[Exercise prompt] Look through the entries below and extract exactly the lines from the one containing "If keeping hold" through the one containing "Landell, Richard Stearman, Ben", ends included.

[Dataset records]
-*-

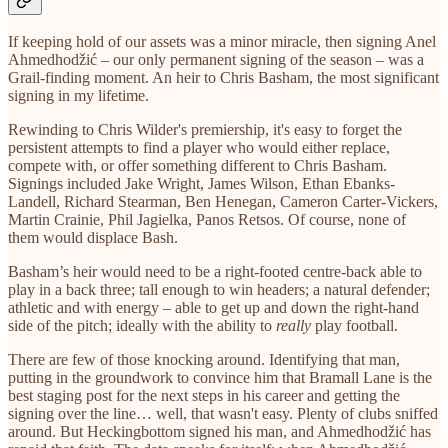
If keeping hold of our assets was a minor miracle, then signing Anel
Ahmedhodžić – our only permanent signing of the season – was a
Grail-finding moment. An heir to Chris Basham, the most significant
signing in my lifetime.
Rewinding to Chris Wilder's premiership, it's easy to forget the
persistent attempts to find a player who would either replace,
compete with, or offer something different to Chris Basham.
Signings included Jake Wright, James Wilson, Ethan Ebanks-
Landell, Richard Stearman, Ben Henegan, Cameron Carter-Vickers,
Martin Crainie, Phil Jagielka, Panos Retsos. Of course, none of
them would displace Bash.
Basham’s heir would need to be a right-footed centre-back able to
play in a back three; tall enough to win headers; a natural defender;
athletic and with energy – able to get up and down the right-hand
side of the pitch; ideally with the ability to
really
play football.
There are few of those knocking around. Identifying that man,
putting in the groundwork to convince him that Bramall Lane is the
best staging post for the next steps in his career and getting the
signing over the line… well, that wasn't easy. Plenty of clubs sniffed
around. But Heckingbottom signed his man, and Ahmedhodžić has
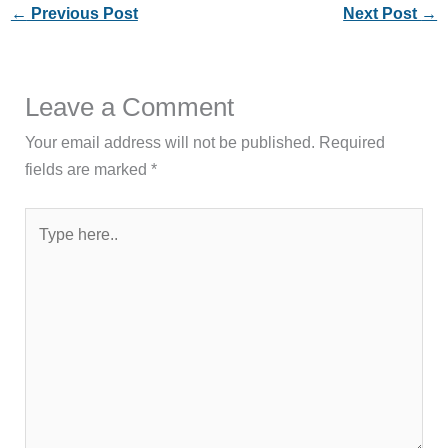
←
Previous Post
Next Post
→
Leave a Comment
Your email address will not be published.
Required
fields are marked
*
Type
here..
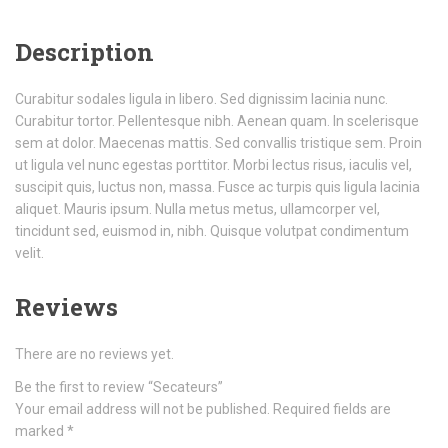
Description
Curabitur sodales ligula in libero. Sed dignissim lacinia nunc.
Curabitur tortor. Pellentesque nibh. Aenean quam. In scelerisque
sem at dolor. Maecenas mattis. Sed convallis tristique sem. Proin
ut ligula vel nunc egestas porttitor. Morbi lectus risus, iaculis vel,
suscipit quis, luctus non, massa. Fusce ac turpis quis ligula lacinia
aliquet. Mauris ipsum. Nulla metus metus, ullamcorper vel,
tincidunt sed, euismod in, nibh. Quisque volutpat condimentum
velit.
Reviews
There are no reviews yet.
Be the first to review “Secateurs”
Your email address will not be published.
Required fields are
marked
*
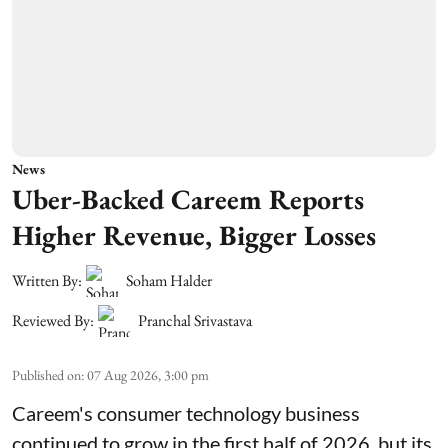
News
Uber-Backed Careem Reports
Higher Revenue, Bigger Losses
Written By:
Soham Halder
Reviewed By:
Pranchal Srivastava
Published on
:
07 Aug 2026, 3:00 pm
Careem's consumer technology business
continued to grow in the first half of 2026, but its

-*-

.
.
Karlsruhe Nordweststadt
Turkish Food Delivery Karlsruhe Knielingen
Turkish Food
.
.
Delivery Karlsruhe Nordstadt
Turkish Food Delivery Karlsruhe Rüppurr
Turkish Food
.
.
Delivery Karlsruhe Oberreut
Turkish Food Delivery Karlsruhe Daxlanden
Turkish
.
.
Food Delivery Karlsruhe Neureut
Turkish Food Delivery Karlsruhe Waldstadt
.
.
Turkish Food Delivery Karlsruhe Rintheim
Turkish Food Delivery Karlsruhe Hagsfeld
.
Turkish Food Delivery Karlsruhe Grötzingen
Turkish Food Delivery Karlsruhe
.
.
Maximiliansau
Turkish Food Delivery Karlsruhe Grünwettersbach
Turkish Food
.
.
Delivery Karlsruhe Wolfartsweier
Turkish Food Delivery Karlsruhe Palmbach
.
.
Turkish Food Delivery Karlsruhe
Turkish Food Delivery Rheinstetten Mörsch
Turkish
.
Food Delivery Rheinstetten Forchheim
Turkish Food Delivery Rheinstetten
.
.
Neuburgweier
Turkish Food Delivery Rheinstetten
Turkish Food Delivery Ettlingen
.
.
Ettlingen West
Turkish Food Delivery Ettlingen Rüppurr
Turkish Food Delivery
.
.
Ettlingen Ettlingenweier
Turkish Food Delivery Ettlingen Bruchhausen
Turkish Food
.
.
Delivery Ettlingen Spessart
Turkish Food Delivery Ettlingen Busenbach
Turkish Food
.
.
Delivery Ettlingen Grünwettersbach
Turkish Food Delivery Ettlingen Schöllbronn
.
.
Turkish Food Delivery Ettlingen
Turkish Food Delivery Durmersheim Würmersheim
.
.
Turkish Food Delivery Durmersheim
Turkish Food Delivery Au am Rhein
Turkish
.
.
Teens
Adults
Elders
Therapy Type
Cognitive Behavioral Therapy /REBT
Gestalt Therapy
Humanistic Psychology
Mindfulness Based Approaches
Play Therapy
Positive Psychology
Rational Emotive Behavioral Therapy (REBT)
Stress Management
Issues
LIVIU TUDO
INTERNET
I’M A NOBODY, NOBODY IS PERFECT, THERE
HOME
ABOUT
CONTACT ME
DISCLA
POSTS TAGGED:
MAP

-*-

[Reply to the task]
If keeping hold of our assets was a minor miracle, then signing Anel
Ahmedhodžić – our only permanent signing of the season – was a
Grail-finding moment. An heir to Chris Basham, the most significant
signing in my lifetime.
Rewinding to Chris Wilder's premiership, it's easy to forget the
persistent attempts to find a player who would either replace,
compete with, or offer something different to Chris Basham.
Signings included Jake Wright, James Wilson, Ethan Ebanks-
Landell, Richard Stearman, Ben Henegan, Cameron Carter-Vickers,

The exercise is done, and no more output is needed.